Relembrando o grau de importância que a existência humana possui em Pascal, compreende-se que a pesquisa racional, por si só, torna-se estranha ao homem não lhe alcançando significado. O avanço das verdades científicas não basta, pois “isto não é suficiente para proporcionar ao homem o consolo e a edificação que seu estado o conduz a procurar” (SPENGLER, 2004, p. 35).

Em síntese, afirma Pascal nos Pensamentos,  
[...] vagamos num meio vasto, sempre incertos e flutuantes, impelidos de uma extremidade a outra. Algum termo em que pensássemos ligar-nos e firmar-nos, abala e nos abandona; e, se o seguimos, ele escapa à nossa captura, escorrega-nos e foge com uma fuga eterna. Nada se detém para nós. É o estado que nos é natural e  todavia, o mais contrário à nossa inclinação: queimamos de desejo de  achar assento firme e uma última base constante para nela edificar  uma torre que se eleve ao infinito; mas, todo o nosso fundamento estala e a terra se abre até aos abismos. (1995, p. 145)

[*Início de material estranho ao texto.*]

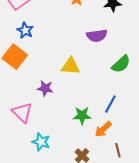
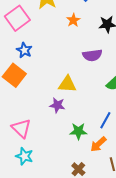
purple star: (45, 88) -> (57, 105), moved
cyan star: (41, 142) -> (24, 156), moved

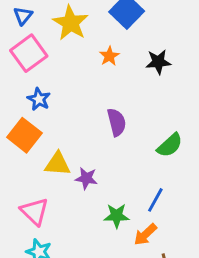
purple semicircle: (92, 55) -> (117, 122), moved, turned -96
yellow triangle: (67, 84) -> (58, 164), moved

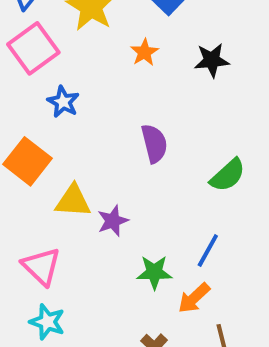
blue star: (39, 99) -> (63, 102), moved
purple star: (86, 178) -> (113, 221), turned -30

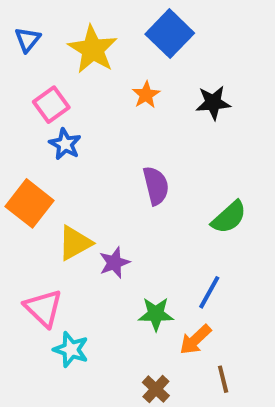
pink square: (33, 48) -> (51, 105), moved, size x0.7
yellow triangle: (73, 201) -> (75, 243), turned -33
cyan star: (47, 322) -> (71, 350), moved

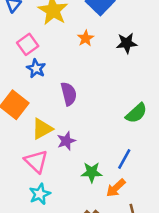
purple semicircle: (156, 186) -> (69, 94), moved
pink triangle: (43, 308) -> (36, 161), moved
cyan star: (71, 350) -> (40, 194), turned 30

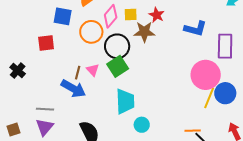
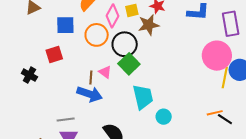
black cross: (18, 71) -> (29, 75), moved

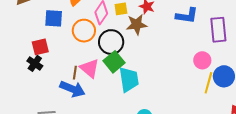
pink circle: (217, 56) -> (202, 60), size x0.6
pink triangle: (105, 72) -> (90, 68), size x1.5
black cross: (29, 75) -> (35, 63), moved
cyan trapezoid: (143, 97) -> (129, 79), moved

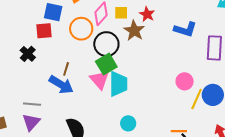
brown star: (137, 24) -> (134, 31), turned 30
red square: (40, 47) -> (44, 31), moved
pink circle: (202, 60) -> (185, 81), moved
pink triangle: (90, 68) -> (99, 80), moved

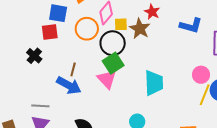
yellow square: (121, 13) -> (121, 24), moved
pink circle: (185, 81) -> (201, 75), moved
cyan trapezoid: (118, 84) -> (154, 83), moved

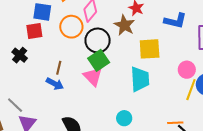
yellow square: (121, 24) -> (150, 49), moved, size x1.6
blue arrow: (69, 85) -> (55, 84), size x0.7
gray line: (40, 106) -> (15, 105), moved, turned 42

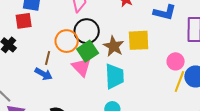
brown star: (124, 25) -> (114, 46), moved
orange circle: (71, 27) -> (67, 41), moved
cyan trapezoid: (140, 79) -> (114, 76), moved

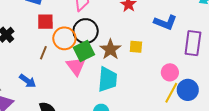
red square: (24, 21) -> (45, 22), moved
yellow square: (139, 40) -> (136, 47), size x0.6
blue arrow: (43, 74) -> (28, 81), moved

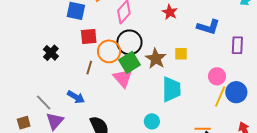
purple rectangle: (193, 43) -> (237, 45), size x0.7
cyan trapezoid: (107, 79) -> (171, 89), moved

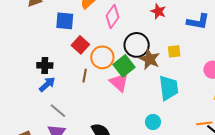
red square: (89, 36) -> (80, 45), turned -36
black circle: (129, 42) -> (137, 45), moved
black cross: (51, 53) -> (45, 65), turned -35
blue arrow: (76, 97) -> (47, 84), moved, turned -66
gray line: (44, 102) -> (58, 111), moved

No fim, o homem se encontra novamente num paradoxo. Temos a razão, mas não podemos tudo conhecer nem encontrar segurança na natureza. Portanto, a verdadeira reflexão conduz-nos a nossa miséria, nossa insuficiência diante de Deus e do infinito. Não podemos dispor de segurança e firmeza, nem em nossa razão – já que ela “*...+ está sempre caída pela inconstância das aparências; nada pode fixar o finito entre os infinitos que a encerram e a evitam” (PASCAL, 1995, p. 145) – nem na natureza, haja vista a situação de pequenez da condição humana no seu frágil vagar mediano entre os infinitos, sempre incerto e flutuante. Considerando sua situação na natureza, pode-se inferir o estado de angústia em que se encontra o homem.